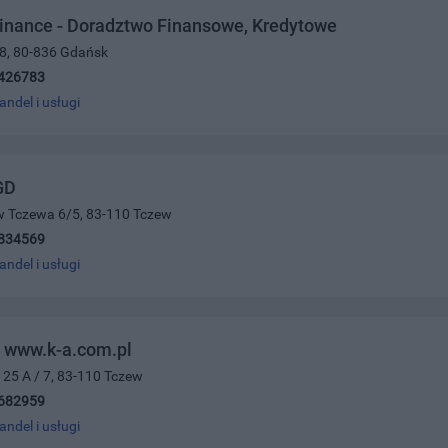
inance - Doradztwo Finansowe, Kredytowe
/8, 80-836 Gdańsk
426783
andel i usługi
GD
w Tczewa 6/5, 83-110 Tczew
834569
andel i usługi
 www.k-a.com.pl
o 25 A / 7, 83-110 Tczew
682959
andel i usługi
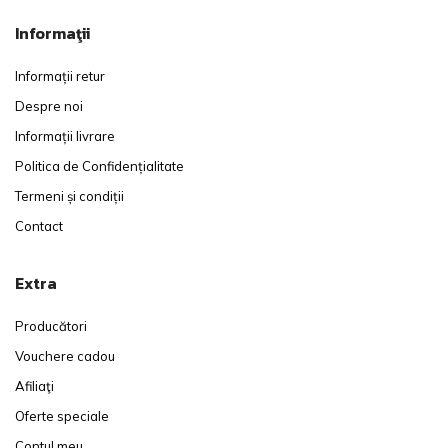
Informaţii
Informații retur
Despre noi
Informații livrare
Politica de Confidențialitate
Termeni și condiții
Contact
Extra
Producători
Vouchere cadou
Afiliaţi
Oferte speciale
Contul meu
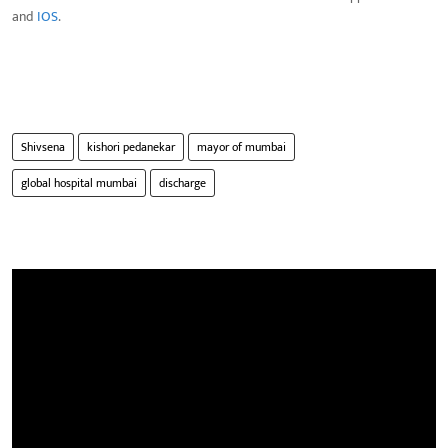
and
IOS
.
Shivsena
kishori pedanekar
mayor of mumbai
global hospital mumbai
discharge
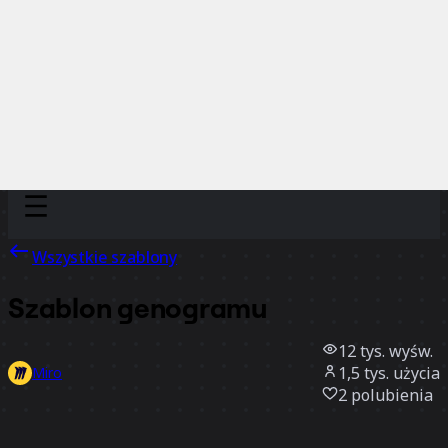
Discover
Według zespołu
Według rozmiaru
Wszystkie szablony
Szablon genogramu
12 tys.
wyśw.
1,5 tys.
użycia
Miro
2
polubienia
Użyj szablonu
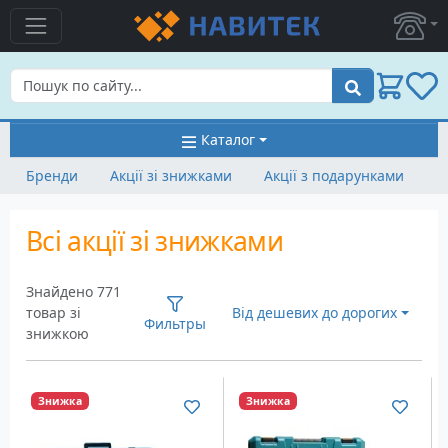
Пошук
Каталог
Бренди
Акції зі знижками
Акції з подарунками
Всі акції зі знижками
Знайдено 771
товар зі
Від дешевих до дорогих
Фильтры
знижкою
Знижка
Знижка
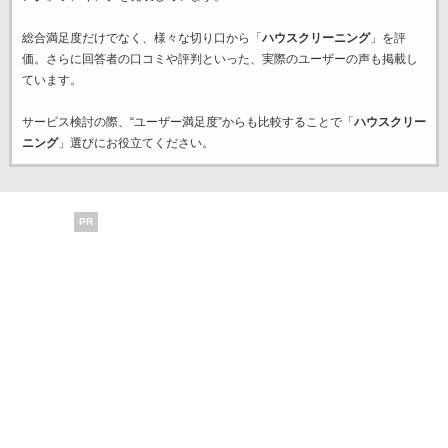
総合満足度だけでなく、様々な切り口から「
ハウスクリーニング
」を評
価。さらに回答者の口コミや評判といった、実際のユーザーの声も掲載し
ています。
サービス検討の際、“ユーザー満足度”からも比較することで「
ハウスクリー
ニング
」選びにお役立てください。
PR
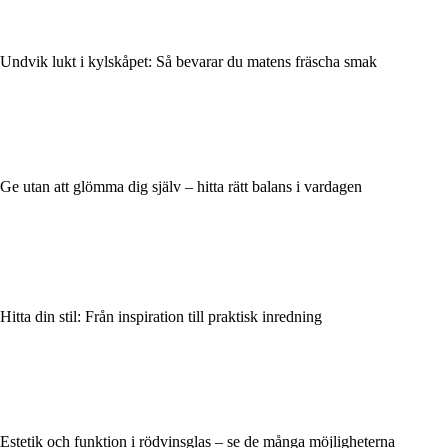
Undvik lukt i kylskåpet: Så bevarar du matens fräscha smak
Ge utan att glömma dig själv – hitta rätt balans i vardagen
Hitta din stil: Från inspiration till praktisk inredning
Estetik och funktion i rödvinsglas – se de många möjligheterna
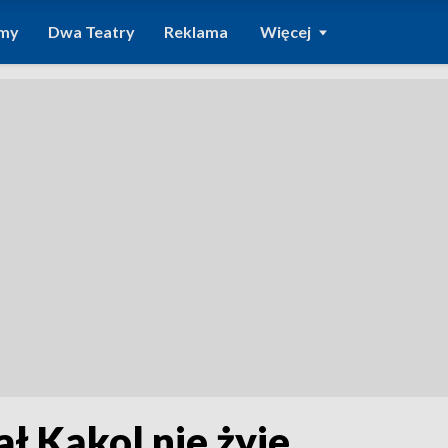
amy
Dwa Teatry
Reklama
Więcej
ł Kąkol nie żyje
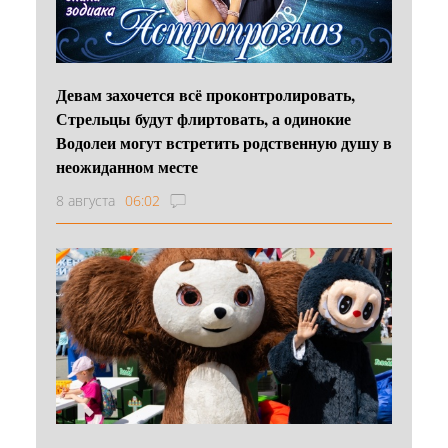
Девам захочется всё проконтролировать,
Стрельцы будут флиртовать, а одинокие
Водолеи могут встретить родственную душу в
неожиданном месте
8 августа
06:02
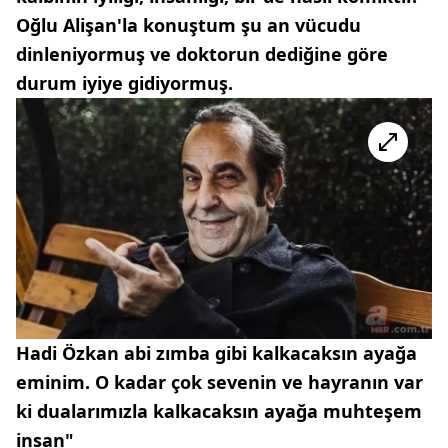
Oğlu Alişan'la konuştum şu an vücudu
dinleniyormuş ve doktorun dediğine göre
durum iyiye gidiyormuş.
Hadi Özkan abi zımba gibi kalkacaksın ayağa
eminim. O kadar çok sevenin ve hayranın var
ki dualarımızla kalkacaksın ayağa muhteşem
insan"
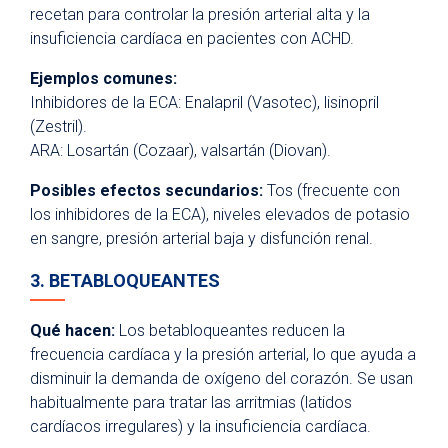
recetan para controlar la presión arterial alta y la
insuficiencia cardíaca en pacientes con ACHD.
Ejemplos comunes:
Inhibidores de la ECA: Enalapril (Vasotec), lisinopril
(Zestril).
ARA: Losartán (Cozaar), valsartán (Diovan).
Posibles efectos secundarios:
Tos (frecuente con
los inhibidores de la ECA), niveles elevados de potasio
en sangre, presión arterial baja y disfunción renal.
3. BETABLOQUEANTES
Qué hacen:
Los betabloqueantes reducen la
frecuencia cardíaca y la presión arterial, lo que ayuda a
disminuir la demanda de oxígeno del corazón. Se usan
habitualmente para tratar las arritmias (latidos
cardíacos irregulares) y la insuficiencia cardíaca.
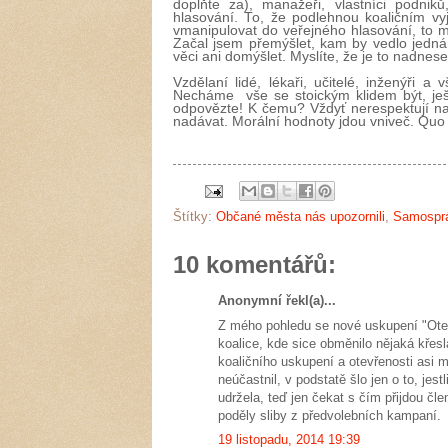
doplňte za), manažeři, vlastníci podnik
hlasování. To, že podlehnou koaličním vy
vmanipulovat do veřejného hlasování, to 
Začal jsem přemýšlet, kam by vedlo jedná
věci ani domýšlet. Myslíte, že je to nadnes
Vzdělaní lidé, lékaři, učitelé, inženýři
Necháme vše se stoickým klidem být, ješt
odpovězte! K čemu? Vždyť nerespektují n
nadávat. Morální hodnoty jdou vniveč. Quo
Štítky:
Občané města nás upozornili
,
Samospr
10 komentářů:
Anonymní řekl(a)...
Z mého pohledu se nové uskupení "Otevř
koalice, kde sice obměnilo nějaká křes
koaličního uskupení a otevřenosti asi
neúčastnil, v podstatě šlo jen o to, jes
udržela, teď jen čekat s čím přijdou č
poděly sliby z předvolebních kampaní.
19 listopadu, 2014 19:39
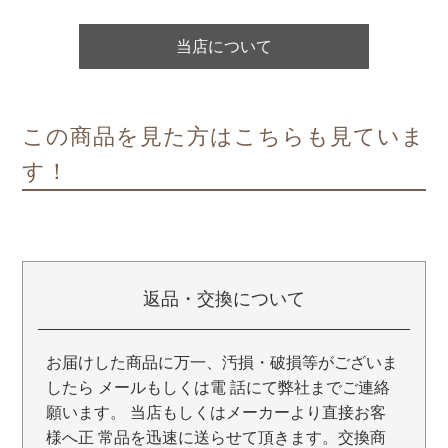
当店について
この商品を見た方はこちらも見ていま
す！
返品・交換について
お届けした商品に万一、汚損・破損等がございま
したら メールもしくは電 話にて弊社までご連絡
願います。 当店もしくはメーカーより直接お客
様へ正 常品を迅速に送らせて頂きます。交換商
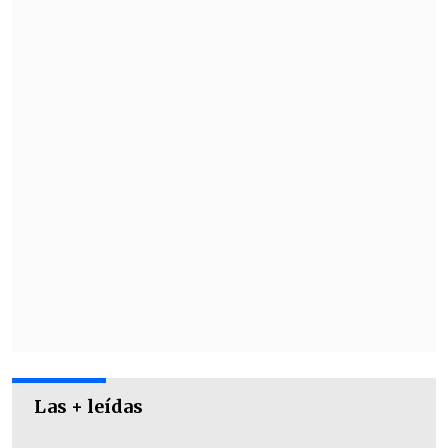
nacional como "Chile 1", y
Universidad
Católica,
como "Chile 2" tras terminar
segundo en la liga.
Las + leídas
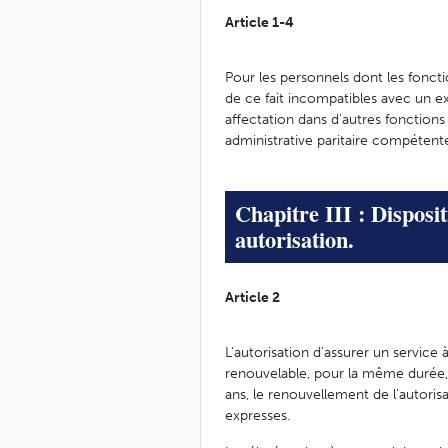
Article 1-4
Pour les personnels dont les fonct
de ce fait incompatibles avec un ex
affectation dans d'autres fonctions
administrative paritaire compétente
Chapitre III : Disposi
autorisation.
Article 2
L'autorisation d'assurer un service
renouvelable, pour la même durée, p
ans, le renouvellement de l'autorisa
expresses.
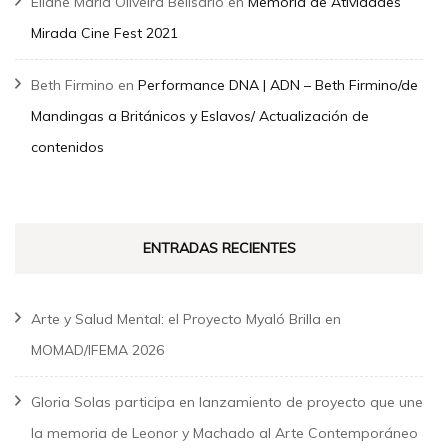
Eliane Maria Oliveira Belisario
en
Memória de Atividades
Mirada Cine Fest 2021
Beth Firmino
en
Performance DNA | ADN – Beth Firmino/de
Mandingas a Británicos y Eslavos/ Actualización de
contenidos
ENTRADAS RECIENTES
Arte y Salud Mental: el Proyecto Myaló Brilla en
MOMAD/IFEMA 2026
Gloria Solas participa en lanzamiento de proyecto que une
la memoria de Leonor y Machado al Arte Contemporáneo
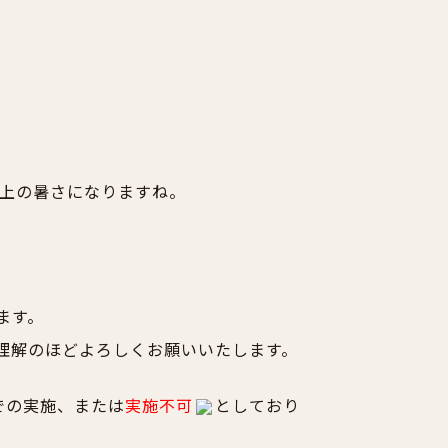
上の暑さになりますね。
ます。
理解のほどよろしくお願いいたします。
での実施、または
実施不可
としており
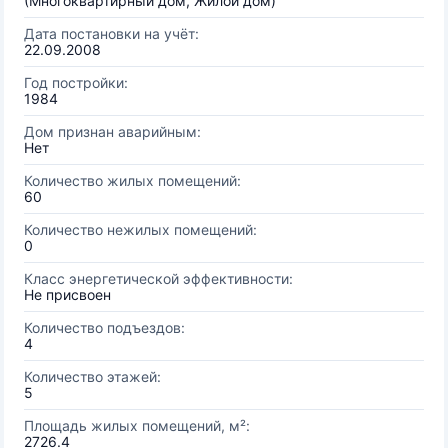
(Многоквартирный дом, Жилой дом)
Дата постановки на учёт:
22.09.2008
Год постройки:
1984
Дом признан аварийным:
Нет
Количество жилых помещений:
60
Количество нежилых помещений:
0
Класс энергетической эффективности:
Не присвоен
Количество подъездов:
4
Количество этажей:
5
Площадь жилых помещений, м²:
2726.4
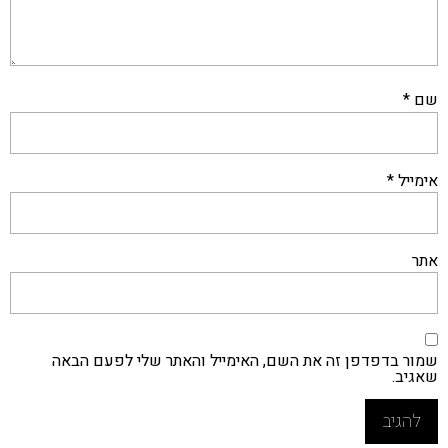
שם
*
אימייל
*
אתר
שמור בדפדפן זה את השם, האימייל והאתר שלי לפעם הבאה
שאגיב.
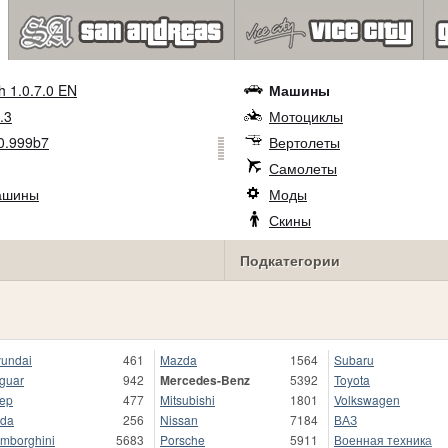
h 1.0.7.0 EN
Машины
.3
Мотоциклы
0.999b7
Вертолеты
Самолеты
ашины
Моды
Скины
Подкатегории
undai
461
Mazda
1564
Subaru
guar
942
Mercedes-Benz
5392
Toyota
ep
477
Mitsubishi
1801
Volkswagen
da
256
Nissan
7184
ВАЗ
mborghini
5683
Porsche
5911
Военная техника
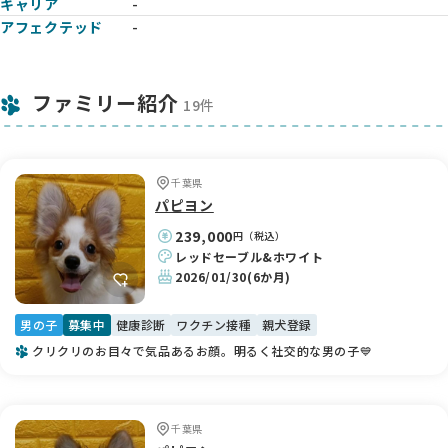
キャリア
-
アフェクテッド
-
ファミリー紹介
19件
千葉県
パピヨン
239,000
円（税込）
レッドセーブル&ホワイト
2026/01/30
(6か月)
男の子
募集中
健康診断
ワクチン接種
親犬登録
クリクリのお目々で気品あるお顔。明るく社交的な男の子💙
千葉県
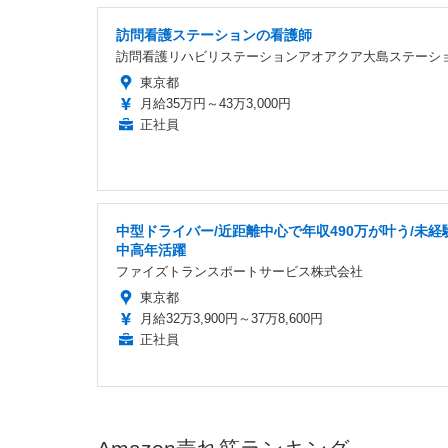
訪問看護ステーションの看護師
訪問看護リハビリステーションアオアクア大島ステーシ
東京都
月給35万円～43万3,000円
正社員
中型ドライバー/近距離中心で年収490万が叶う/未経験
中高年活躍
ファイズトランスポートサービス株式会社
東京都
月給32万3,900円～37万8,600円
正社員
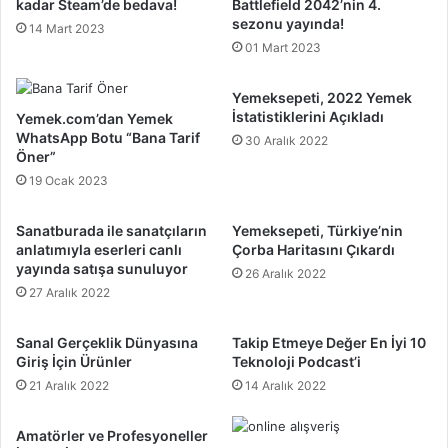
kadar Steam’de bedava!
Battlefield 2042’nin 4.
sezonu yayında!
14 Mart 2023
01 Mart 2023
Yemeksepeti, 2022 Yemek
İstatistiklerini Açıkladı
Yemek.com’dan Yemek
WhatsApp Botu “Bana Tarif
30 Aralık 2022
Öner”
19 Ocak 2023
Sanatburada ile sanatçıların
Yemeksepeti, Türkiye’nin
anlatımıyla eserleri canlı
Çorba Haritasını Çıkardı
yayında satışa sunuluyor
26 Aralık 2022
27 Aralık 2022
Sanal Gerçeklik Dünyasına
Takip Etmeye Değer En İyi 10
Giriş İçin Ürünler
Teknoloji Podcast’i
21 Aralık 2022
14 Aralık 2022
Amatörler ve Profesyoneller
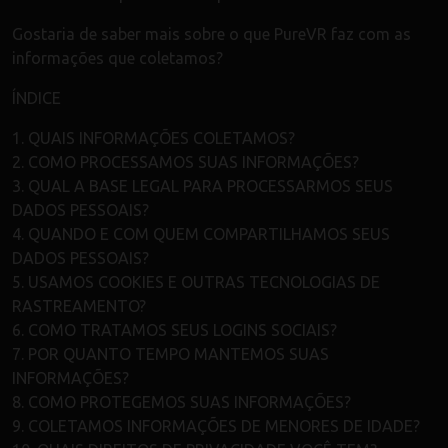
Gostaria de saber mais sobre o que PureVR faz com as
informações que coletamos?
ÍNDICE
1. QUAIS INFORMAÇÕES COLETAMOS?
2. COMO PROCESSAMOS SUAS INFORMAÇÕES?
3. QUAL A BASE LEGAL PARA PROCESSARMOS SEUS
DADOS PESSOAIS?
4. QUANDO E COM QUEM COMPARTILHAMOS SEUS
DADOS PESSOAIS?
5. USAMOS COOKIES E OUTRAS TECNOLOGIAS DE
RASTREAMENTO?
6. COMO TRATAMOS SEUS LOGINS SOCIAIS?
7. POR QUANTO TEMPO MANTEMOS SUAS
INFORMAÇÕES?
8. COMO PROTEGEMOS SUAS INFORMAÇÕES?
9. COLETAMOS INFORMAÇÕES DE MENORES DE IDADE?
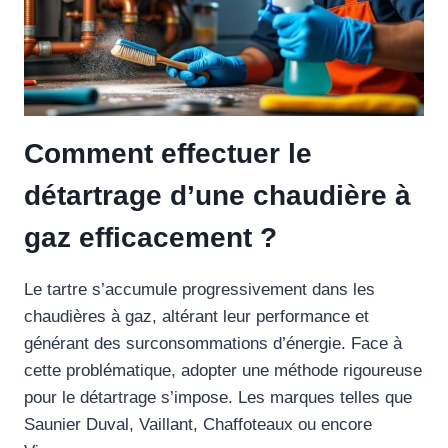
Comment effectuer le
détartrage d’une chaudière à
gaz efficacement ?
Le tartre s’accumule progressivement dans les
chaudières à gaz, altérant leur performance et
générant des surconsommations d’énergie. Face à
cette problématique, adopter une méthode rigoureuse
pour le détartrage s’impose. Les marques telles que
Saunier Duval, Vaillant, Chaffoteaux ou encore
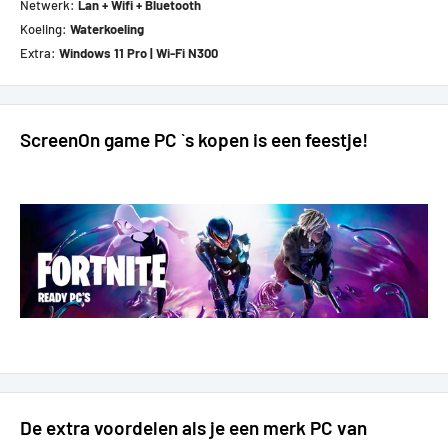
Netwerk:
Lan + Wifi + Bluetooth
Koeling:
Waterkoeling
Extra:
Windows 11 Pro | Wi-Fi N300
ScreenOn game PC `s kopen is een feestje!
De extra voordelen als je een merk PC van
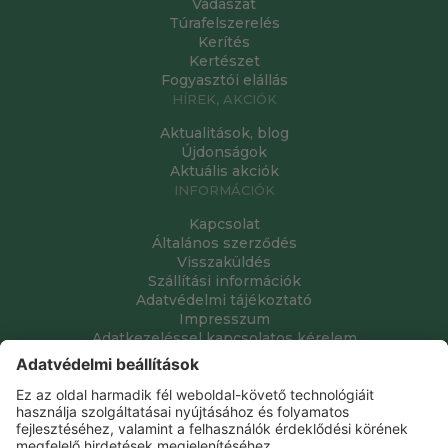
Vadászat
Túrafelszerelés
Kerítés
Kertészet
Fogyasztói elállás
HÍREK, AKCIÓK
Aktualitások, blog
Újdonságok
Aktuális akciók
INFORMÁCIÓK
Kapcsolat
Általános szerződés
Visszaküldés
Szállítási információk
Adatvédelmi tájékoztató
Impresszum
Adatkezeléssel kapcsolatos kérelem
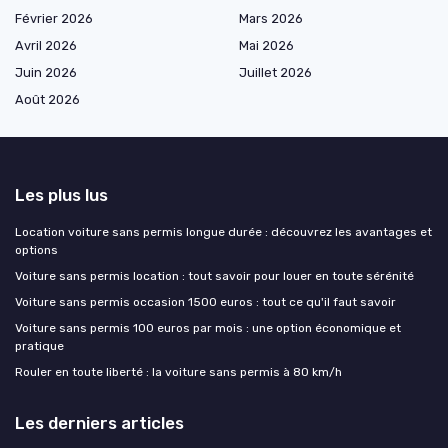
Février 2026
Mars 2026
Avril 2026
Mai 2026
Juin 2026
Juillet 2026
Août 2026
Les plus lus
Location voiture sans permis longue durée : découvrez les avantages et
options
Voiture sans permis location : tout savoir pour louer en toute sérénité
Voiture sans permis occasion 1500 euros : tout ce qu'il faut savoir
Voiture sans permis 100 euros par mois : une option économique et
pratique
Rouler en toute liberté : la voiture sans permis à 80 km/h
Les derniers articles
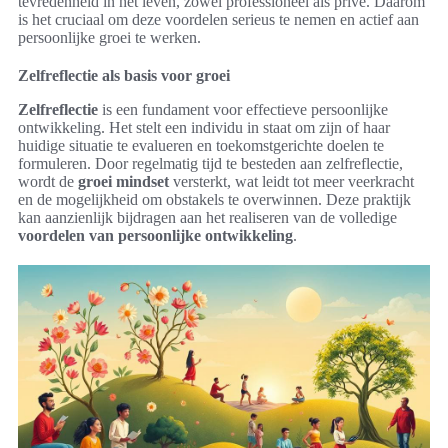
tevredenheid in het leven, zowel professioneel als privé. Daarom
is het cruciaal om deze voordelen serieus te nemen en actief aan
persoonlijke groei te werken.
Zelfreflectie als basis voor groei
Zelfreflectie
is een fundament voor effectieve persoonlijke
ontwikkeling. Het stelt een individu in staat om zijn of haar
huidige situatie te evalueren en toekomstgerichte doelen te
formuleren. Door regelmatig tijd te besteden aan zelfreflectie,
wordt de
groei mindset
versterkt, wat leidt tot meer veerkracht
en de mogelijkheid om obstakels te overwinnen. Deze praktijk
kan aanzienlijk bijdragen aan het realiseren van de volledige
voordelen van persoonlijke ontwikkeling
.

——————

Lines in the data holding the word "voordelen": count them and say how many, nothing more.

* **TASK RESULT**
3